Topic 1

Comparing Means: t-Tests

The t-test is one of the most commonly used statistical tests. It compares means to determine if there is a statistically significant difference. There are three types of t-tests, each for different research situations.

Types of t-Tests

One-Sample t-Test

Purpose: Compare a sample mean to a known or hypothesized population value

Research Question: Is the average IQ of students in our program different from 100?

H₀: μ = 100 (population mean equals 100)

H₁: μ ≠ 100 (population mean differs from 100)

When to Use:
  • One group measured once
  • Comparing to a known standard or benchmark
  • Comparing to a theoretical value

Independent Samples t-Test

Purpose: Compare means between two different (unrelated) groups

Research Question: Do males and females differ in math anxiety?

H₀: μ₁ = μ₂ (no difference between groups)

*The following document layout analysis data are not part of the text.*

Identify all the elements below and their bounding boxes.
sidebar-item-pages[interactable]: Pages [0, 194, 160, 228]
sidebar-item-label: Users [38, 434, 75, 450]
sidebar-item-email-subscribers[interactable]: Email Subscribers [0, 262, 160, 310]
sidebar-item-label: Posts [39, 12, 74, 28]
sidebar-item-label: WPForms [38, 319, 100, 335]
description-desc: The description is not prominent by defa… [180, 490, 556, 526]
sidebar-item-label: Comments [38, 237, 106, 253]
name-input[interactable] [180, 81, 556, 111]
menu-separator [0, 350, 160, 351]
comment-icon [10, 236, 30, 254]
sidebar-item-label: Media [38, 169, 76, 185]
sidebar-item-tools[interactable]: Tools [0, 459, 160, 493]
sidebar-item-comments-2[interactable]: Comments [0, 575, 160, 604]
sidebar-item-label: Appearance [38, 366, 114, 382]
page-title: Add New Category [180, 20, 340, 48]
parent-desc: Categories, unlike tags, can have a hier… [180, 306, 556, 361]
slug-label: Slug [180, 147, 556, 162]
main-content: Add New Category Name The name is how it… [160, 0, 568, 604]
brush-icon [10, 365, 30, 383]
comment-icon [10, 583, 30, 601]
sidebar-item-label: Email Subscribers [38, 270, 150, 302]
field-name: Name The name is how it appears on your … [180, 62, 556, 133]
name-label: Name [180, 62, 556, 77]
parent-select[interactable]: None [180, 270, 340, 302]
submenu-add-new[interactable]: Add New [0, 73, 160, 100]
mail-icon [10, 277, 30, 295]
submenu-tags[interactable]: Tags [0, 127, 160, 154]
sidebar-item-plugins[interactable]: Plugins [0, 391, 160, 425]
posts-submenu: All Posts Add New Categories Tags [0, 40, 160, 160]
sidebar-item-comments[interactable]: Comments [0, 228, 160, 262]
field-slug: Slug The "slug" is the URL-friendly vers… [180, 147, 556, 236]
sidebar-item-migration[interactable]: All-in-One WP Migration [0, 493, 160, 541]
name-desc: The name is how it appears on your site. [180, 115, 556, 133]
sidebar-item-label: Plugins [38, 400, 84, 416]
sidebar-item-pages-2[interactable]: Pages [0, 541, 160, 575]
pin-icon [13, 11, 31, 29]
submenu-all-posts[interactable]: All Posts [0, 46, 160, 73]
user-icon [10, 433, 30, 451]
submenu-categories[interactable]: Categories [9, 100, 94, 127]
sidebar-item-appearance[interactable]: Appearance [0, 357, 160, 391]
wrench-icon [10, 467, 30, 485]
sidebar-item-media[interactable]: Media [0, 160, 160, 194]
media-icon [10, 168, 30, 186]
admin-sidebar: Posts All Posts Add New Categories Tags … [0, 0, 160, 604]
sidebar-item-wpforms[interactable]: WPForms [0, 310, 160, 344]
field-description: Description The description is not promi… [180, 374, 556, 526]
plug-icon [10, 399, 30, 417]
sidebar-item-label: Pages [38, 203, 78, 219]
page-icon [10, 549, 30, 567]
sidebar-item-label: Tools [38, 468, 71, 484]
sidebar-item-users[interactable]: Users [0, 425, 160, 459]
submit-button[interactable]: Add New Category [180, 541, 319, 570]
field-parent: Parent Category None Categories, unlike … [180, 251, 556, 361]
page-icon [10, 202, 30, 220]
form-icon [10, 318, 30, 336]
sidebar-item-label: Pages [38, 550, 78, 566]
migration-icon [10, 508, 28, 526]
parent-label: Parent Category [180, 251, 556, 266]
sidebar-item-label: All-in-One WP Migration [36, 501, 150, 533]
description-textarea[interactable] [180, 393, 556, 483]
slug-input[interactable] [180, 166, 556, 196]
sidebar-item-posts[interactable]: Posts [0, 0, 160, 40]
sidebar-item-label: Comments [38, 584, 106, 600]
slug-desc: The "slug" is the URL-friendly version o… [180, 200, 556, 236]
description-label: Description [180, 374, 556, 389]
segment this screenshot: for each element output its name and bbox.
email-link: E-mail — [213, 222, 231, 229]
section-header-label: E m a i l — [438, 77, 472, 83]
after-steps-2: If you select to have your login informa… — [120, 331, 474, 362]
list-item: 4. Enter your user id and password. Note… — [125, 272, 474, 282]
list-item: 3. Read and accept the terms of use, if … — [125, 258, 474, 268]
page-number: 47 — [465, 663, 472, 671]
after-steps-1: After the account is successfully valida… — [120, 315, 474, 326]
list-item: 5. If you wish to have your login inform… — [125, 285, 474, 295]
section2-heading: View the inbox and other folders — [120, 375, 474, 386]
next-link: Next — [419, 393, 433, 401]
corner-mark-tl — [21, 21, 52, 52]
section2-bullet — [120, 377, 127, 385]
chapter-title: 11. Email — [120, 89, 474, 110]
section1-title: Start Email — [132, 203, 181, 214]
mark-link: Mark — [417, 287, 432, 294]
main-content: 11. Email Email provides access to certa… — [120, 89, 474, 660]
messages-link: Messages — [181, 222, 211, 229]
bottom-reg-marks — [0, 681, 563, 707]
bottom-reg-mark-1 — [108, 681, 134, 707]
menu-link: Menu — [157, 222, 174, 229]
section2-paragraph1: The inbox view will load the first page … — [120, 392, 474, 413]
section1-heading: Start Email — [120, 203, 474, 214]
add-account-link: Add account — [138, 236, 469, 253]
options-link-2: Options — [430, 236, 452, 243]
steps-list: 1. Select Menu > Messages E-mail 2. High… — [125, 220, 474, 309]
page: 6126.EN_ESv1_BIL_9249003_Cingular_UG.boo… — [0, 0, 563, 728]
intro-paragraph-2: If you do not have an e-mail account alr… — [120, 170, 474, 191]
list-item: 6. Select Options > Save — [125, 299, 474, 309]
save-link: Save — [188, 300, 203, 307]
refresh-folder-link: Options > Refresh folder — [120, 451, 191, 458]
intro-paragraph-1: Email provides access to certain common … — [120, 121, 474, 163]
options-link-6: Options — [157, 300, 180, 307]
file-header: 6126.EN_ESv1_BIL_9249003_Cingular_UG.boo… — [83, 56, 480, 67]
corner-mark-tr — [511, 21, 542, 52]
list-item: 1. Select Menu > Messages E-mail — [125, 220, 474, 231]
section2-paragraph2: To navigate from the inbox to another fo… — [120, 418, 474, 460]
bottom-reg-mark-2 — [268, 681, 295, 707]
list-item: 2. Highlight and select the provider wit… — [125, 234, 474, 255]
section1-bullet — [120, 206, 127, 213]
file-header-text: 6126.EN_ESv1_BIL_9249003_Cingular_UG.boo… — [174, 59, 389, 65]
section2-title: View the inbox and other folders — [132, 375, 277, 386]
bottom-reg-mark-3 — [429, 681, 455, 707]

H₁: μ₁ ≠ μ₂ (groups differ)

When to Use:
  • Two separate groups
  • Different people in each group
  • Examples: treatment vs. control, male vs. female, experimental vs. comparison

Paired Samples t-Test

Purpose: Compare means from the same group at two different times or under two conditions

Research Question: Did anxiety decrease after the intervention?

H₀: μ_diff = 0 (no change from pre to post)

H₁: μ_diff ≠ 0 (significant change)

When to Use:
  • Same participants measured twice
  • Pre-test/post-test designs
  • Matched pairs (twins, matched controls)

Assumptions of t-Tests

Continuous DV

The dependent variable must be measured at interval or ratio level

Check: Nature of your variable

Independence

Observations are independent (one person's score doesn't affect another's)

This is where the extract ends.